SUPPLIED DATA:
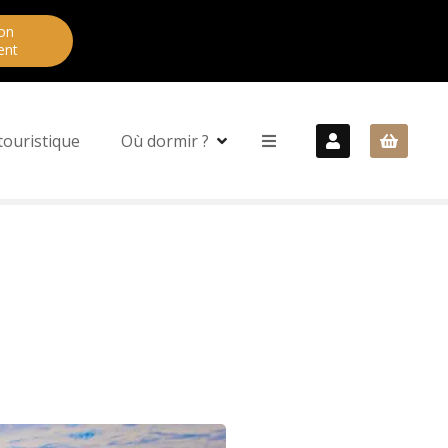
on
ent
touristique
Où dormir ?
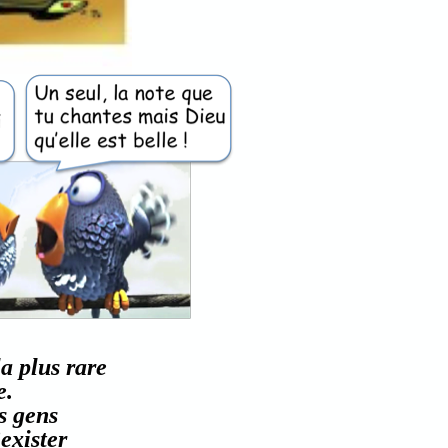
la plus rare
e.
s gens
’exister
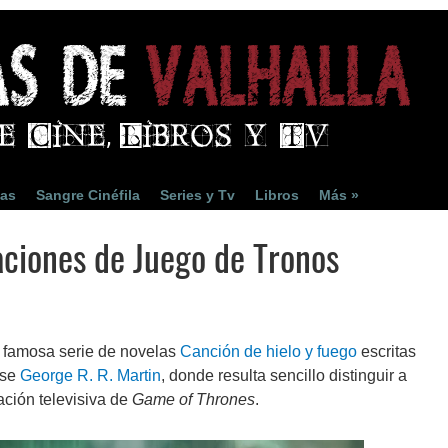
ias
Sangre Cinéfila
Series y Tv
Libros
Más »
aciones de Juego de Tronos
la famosa serie de novelas
Canción de hielo y fuego
escritas
nse
George R. R. Martin
, donde resulta sencillo distinguir a
ación televisiva de
Game of Thrones
.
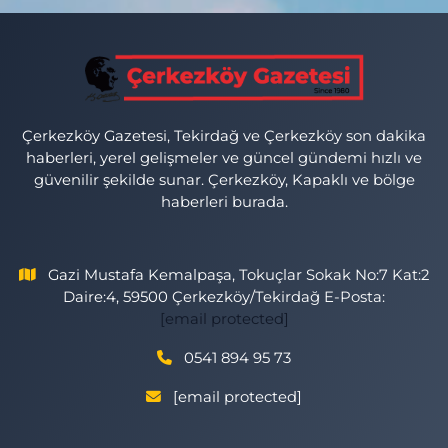
Çerkezköy Gazetesi, Tekirdağ ve Çerkezköy son dakika
haberleri, yerel gelişmeler ve güncel gündemi hızlı ve
güvenilir şekilde sunar. Çerkezköy, Kapaklı ve bölge
haberleri burada.
Gazi Mustafa Kemalpaşa, Tokuçlar Sokak No:7 Kat:2
Daire:4, 59500 Çerkezköy/Tekirdağ E-Posta:
[email protected]
0541 894 95 73
[email protected]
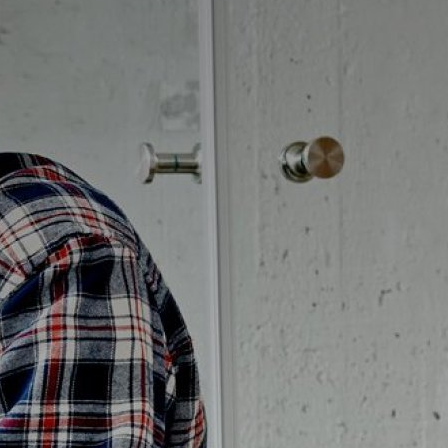
Badrumstips
Om Badplatsen
3D-badrum
Våra varumärken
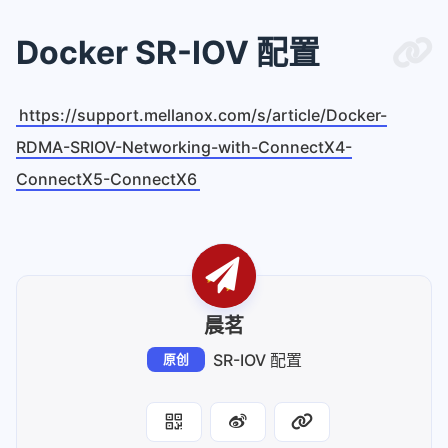
Docker SR-IOV 配置
https://support.mellanox.com/s/article/Docker-
RDMA-SRIOV-Networking-with-ConnectX4-
ConnectX5-ConnectX6
晨茗
SR-IOV 配置
原创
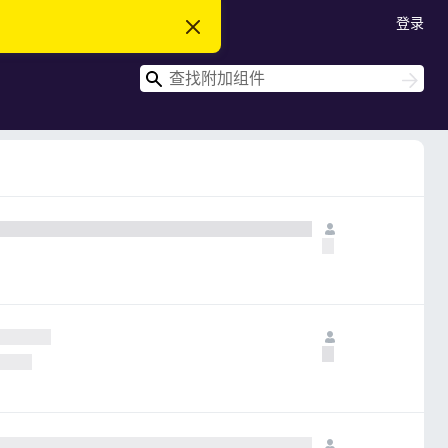
登录
忽
略
此
搜
通
搜
知
索
索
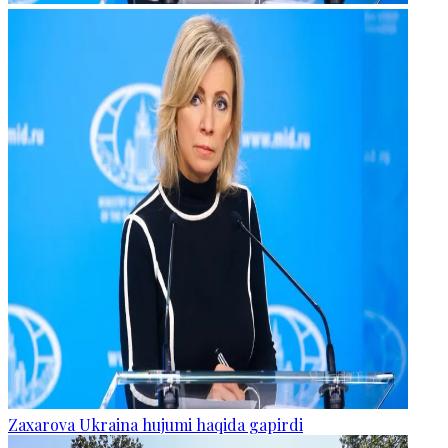
Zaxarova Ukraina hujumi haqida gapirdi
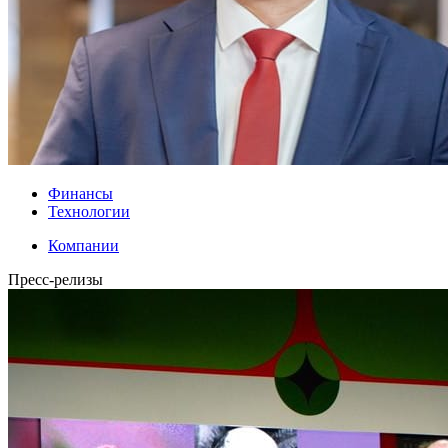
Финансы
Технологии
Компании
Пресс-релизы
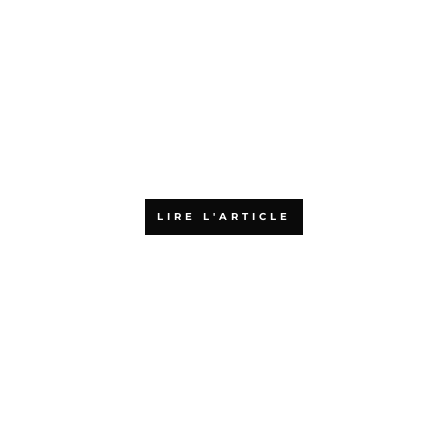
Quels sont les financements
possibles pour une formation
en agilité ?
LIRE L'ARTICLE
Pourquoi choisir l’Agiliste pour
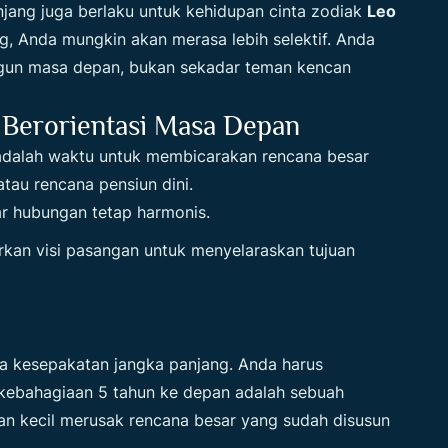
njang juga berlaku untuk kehidupan cinta zodiak
Leo
ng, Anda mungkin akan merasa lebih selektif. Anda
gun masa depan, bukan sekadar teman kencan
 Berorientasi Masa Depan
 adalah waktu untuk membicarakan rencana besar
atau rencana pensiun dini.
r hubungan tetap harmonis.
arkan visi pasangan untuk menyelaraskan tujuan
ya kesepakatan jangka panjang. Anda harus
kebahagiaan 5 tahun ke depan adalah sebuah
an kecil merusak rencana besar yang sudah disusun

EXERCISE:
In the entries above, find each line containing the string "Tekirdağ" and copy it.

SOLVED PROBLEM:
Çerkezköy Gazetesi, Tekirdağ ve Çerkezköy son dakika
Daire:4, 59500 Çerkezköy/Tekirdağ E-Posta:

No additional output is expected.